### Recorded data
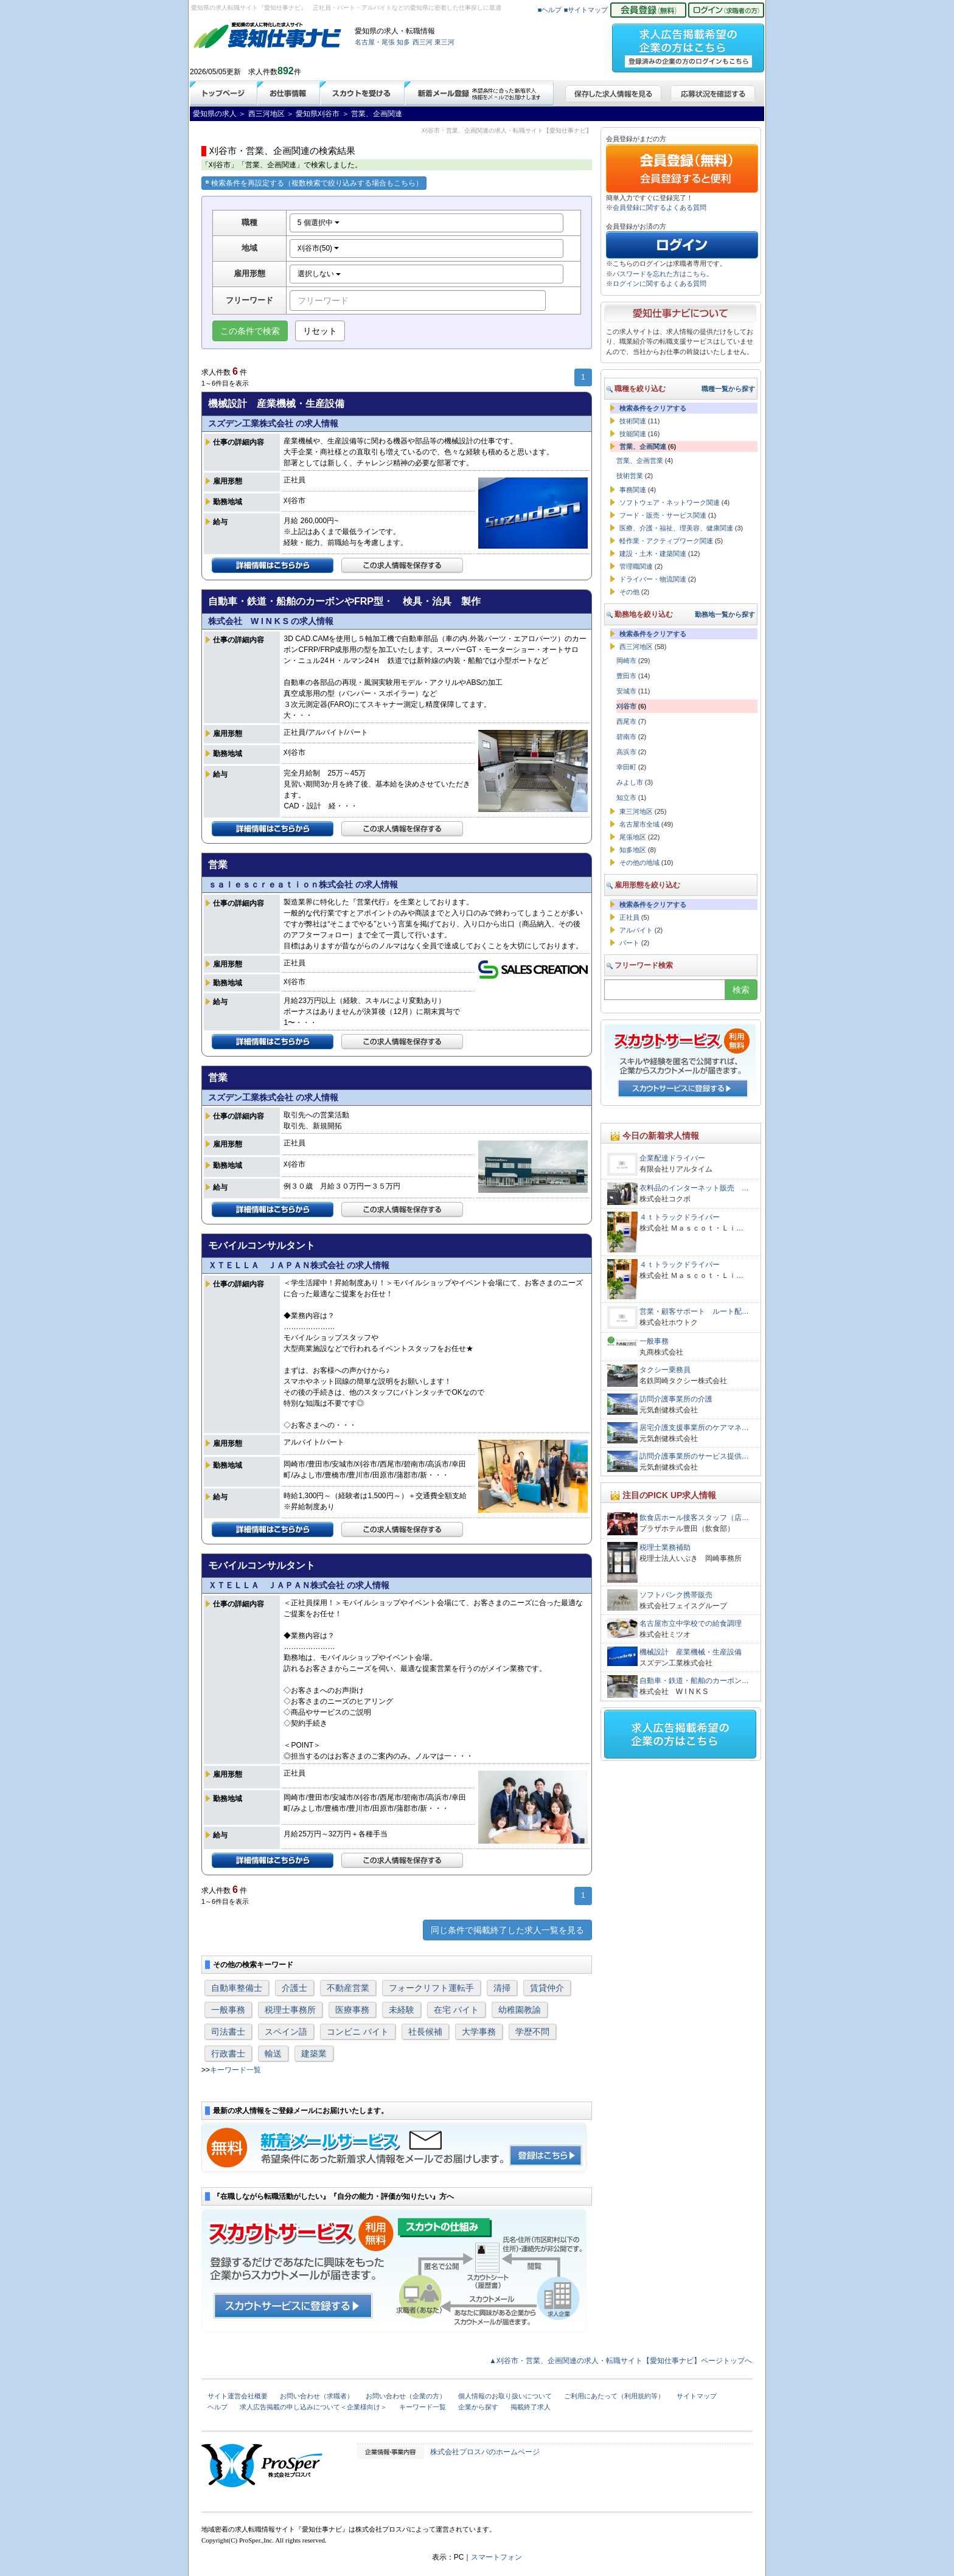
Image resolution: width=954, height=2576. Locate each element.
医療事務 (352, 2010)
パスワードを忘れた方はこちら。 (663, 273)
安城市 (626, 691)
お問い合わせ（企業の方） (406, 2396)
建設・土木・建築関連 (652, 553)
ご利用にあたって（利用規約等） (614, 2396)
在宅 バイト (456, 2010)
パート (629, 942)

### EXERCISE
Write out the entries above word for word. Do not include the pictures.

### TASK RESULT
Image resolution: width=954, height=2576. Locate each element.
医療事務 (352, 2010)
パスワードを忘れた方はこちら。 (663, 273)
安城市 (626, 691)
お問い合わせ（企業の方） (406, 2396)
建設・土木・建築関連 (652, 553)
ご利用にあたって（利用規約等） (614, 2396)
在宅 バイト (456, 2010)
パート (629, 942)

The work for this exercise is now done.